Frenzy takes the story that The Bacchae established and delvers a much more in-depth and grimmer tale, partially due to its status as a novel. Without the assistance of set design and actors, the story that the author Percival Everett tries to convey is done with much more vivid details. Settings are better described, and each character’s thoughts are more complex due to the limitations of the medium. Because of the lack of visual and aural elements, Everett uses his text to create a picture that’s both more vivid and specific than its counterpart. Of course, the book also benefits from Evertt’s writing, which tells a much more poignant story. In Frenzy, while the city of Thebes is still under the same attack by Dionysus as it was in The Bacchae, the being known as Vlepo takes center stage. Vlepo is quite the unique character, as the only reason for his existence seems to be to serve Dionysus both hearing, seeing, and feeling for his master. As the story progresses, Vlepo’s devotion to his master wavers due to the uncaringness of his demeanor and other’s acknowledgements of his complete devotion to his god.
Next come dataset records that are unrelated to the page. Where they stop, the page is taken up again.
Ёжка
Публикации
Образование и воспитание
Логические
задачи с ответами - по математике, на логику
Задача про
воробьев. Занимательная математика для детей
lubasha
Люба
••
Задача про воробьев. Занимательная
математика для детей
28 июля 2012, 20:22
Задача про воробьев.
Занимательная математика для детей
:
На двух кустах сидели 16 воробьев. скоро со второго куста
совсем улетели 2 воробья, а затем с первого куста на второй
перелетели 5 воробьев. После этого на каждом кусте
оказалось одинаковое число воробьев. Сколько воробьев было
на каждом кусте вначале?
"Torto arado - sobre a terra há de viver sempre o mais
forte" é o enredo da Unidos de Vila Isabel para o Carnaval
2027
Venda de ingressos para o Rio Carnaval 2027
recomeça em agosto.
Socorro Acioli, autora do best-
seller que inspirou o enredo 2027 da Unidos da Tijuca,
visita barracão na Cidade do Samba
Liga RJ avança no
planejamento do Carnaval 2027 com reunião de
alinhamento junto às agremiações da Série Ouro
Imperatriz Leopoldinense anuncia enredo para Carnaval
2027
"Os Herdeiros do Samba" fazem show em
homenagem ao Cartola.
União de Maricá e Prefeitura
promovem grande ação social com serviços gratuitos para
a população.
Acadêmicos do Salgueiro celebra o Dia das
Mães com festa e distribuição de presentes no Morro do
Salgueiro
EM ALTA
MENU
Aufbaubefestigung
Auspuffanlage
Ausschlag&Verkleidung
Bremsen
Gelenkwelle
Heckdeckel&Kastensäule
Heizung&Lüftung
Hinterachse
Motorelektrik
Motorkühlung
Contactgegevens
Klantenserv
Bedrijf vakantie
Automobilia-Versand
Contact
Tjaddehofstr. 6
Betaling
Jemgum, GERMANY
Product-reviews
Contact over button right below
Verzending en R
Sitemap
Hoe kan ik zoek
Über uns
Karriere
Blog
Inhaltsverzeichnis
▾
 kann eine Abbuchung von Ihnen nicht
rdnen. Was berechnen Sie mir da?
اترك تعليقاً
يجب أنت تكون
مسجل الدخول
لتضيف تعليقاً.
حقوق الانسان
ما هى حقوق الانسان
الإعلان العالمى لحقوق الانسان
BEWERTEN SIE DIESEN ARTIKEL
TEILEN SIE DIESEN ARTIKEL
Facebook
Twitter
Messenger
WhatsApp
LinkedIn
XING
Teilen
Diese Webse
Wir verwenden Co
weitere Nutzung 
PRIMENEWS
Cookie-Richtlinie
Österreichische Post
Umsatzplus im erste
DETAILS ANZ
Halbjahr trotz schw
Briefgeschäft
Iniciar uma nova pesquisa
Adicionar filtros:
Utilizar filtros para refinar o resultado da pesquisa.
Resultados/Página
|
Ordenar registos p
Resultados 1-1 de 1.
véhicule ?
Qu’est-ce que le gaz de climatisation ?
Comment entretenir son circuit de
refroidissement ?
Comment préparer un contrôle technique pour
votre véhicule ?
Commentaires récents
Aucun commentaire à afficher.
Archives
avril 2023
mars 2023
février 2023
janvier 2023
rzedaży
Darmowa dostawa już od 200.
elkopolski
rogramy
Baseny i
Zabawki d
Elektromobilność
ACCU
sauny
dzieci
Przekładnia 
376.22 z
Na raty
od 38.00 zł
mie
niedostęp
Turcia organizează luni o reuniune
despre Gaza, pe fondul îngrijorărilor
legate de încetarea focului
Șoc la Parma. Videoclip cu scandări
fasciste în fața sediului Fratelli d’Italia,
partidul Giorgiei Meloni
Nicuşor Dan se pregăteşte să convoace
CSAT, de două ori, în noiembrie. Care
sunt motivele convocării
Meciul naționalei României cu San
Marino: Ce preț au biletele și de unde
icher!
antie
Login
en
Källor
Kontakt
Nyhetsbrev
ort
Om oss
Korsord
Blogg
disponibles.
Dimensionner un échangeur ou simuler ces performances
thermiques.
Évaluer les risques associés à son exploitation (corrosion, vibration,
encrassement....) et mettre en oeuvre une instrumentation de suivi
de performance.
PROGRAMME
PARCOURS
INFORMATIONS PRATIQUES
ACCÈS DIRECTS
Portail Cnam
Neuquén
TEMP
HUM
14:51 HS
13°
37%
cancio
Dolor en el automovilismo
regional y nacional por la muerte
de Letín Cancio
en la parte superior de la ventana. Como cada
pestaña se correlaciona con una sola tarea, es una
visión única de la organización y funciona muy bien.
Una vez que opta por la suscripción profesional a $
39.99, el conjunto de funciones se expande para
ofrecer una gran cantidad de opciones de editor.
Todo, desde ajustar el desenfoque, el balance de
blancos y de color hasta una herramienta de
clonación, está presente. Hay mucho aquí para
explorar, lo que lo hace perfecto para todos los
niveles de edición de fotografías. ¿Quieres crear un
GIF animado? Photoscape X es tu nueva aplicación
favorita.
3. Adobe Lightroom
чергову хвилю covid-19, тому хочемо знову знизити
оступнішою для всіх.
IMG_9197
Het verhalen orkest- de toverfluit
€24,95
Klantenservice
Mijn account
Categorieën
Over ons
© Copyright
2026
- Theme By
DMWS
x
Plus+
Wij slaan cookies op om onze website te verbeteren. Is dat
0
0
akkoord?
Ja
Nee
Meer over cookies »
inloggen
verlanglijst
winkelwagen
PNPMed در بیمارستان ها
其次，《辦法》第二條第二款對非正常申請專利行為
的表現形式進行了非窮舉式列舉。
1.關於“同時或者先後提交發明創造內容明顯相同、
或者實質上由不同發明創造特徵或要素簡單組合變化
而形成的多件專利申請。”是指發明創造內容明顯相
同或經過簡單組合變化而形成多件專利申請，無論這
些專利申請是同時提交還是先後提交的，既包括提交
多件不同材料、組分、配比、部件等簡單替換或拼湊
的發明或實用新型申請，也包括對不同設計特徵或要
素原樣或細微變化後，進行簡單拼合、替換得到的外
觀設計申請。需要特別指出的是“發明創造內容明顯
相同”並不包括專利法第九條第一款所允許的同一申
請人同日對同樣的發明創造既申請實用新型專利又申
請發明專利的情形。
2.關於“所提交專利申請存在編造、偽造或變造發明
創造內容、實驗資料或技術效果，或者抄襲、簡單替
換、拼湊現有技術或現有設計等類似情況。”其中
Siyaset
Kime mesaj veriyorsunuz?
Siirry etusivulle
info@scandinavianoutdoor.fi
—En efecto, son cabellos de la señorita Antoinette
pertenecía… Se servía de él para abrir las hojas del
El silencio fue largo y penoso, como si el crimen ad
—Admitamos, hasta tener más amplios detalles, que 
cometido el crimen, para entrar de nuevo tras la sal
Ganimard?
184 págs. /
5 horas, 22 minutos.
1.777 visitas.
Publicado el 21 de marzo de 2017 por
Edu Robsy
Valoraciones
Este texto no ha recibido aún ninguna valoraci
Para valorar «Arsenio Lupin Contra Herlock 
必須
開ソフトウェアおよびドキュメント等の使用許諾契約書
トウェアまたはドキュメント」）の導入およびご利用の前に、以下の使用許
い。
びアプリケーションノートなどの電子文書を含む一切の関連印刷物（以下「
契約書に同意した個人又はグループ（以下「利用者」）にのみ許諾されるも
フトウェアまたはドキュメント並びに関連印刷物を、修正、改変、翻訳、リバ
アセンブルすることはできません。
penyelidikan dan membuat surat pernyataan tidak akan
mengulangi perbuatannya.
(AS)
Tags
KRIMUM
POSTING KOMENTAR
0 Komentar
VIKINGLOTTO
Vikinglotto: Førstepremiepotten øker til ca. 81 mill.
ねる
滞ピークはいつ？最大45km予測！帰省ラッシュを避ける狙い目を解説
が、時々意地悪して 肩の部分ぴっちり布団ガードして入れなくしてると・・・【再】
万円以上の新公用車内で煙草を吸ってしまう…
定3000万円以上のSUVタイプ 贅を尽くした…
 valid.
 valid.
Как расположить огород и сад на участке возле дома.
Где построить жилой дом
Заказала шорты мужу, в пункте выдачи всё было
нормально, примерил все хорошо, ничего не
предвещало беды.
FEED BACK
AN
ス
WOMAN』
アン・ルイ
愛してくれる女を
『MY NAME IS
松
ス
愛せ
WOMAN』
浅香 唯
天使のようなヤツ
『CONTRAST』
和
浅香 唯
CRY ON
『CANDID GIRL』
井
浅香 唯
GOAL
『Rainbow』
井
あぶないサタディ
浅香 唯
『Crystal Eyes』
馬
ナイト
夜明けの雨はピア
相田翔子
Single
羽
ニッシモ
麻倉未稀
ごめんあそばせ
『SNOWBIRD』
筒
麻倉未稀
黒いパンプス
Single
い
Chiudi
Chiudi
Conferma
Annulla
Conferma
Compared to the play, Everett’s novel takes a much heavier focus on the emotions of its characters, almost as if the plot is a backdrop to the turmoil that exists within each of them. Some characters live for simple things—they prefer to live for a god and do what they wish rather than face responsibilities. Others are absorbed by pride, to the point where they hurt those around them. And due to in-depth style of the book’s writing, these complex emotions are conveyed much more intensely, albeit a bit confusingly. With these two factors, the book does a great job of living up to—and possibly even surpassing—it’s play counterpart

These two stories are intense reads; there’s no denying that. The stories they tell are grim, and they aren’t keen to skip over the more unsettling details. However, both are incredibly well thought out, and benefit from both the ways they are presented and their respective authors. Because of this, I believe that, when compared to each other from an impartial view, they are equally great in their description of the story of Dionysus and the suffering of Thebes, and as such are both worthy of reading.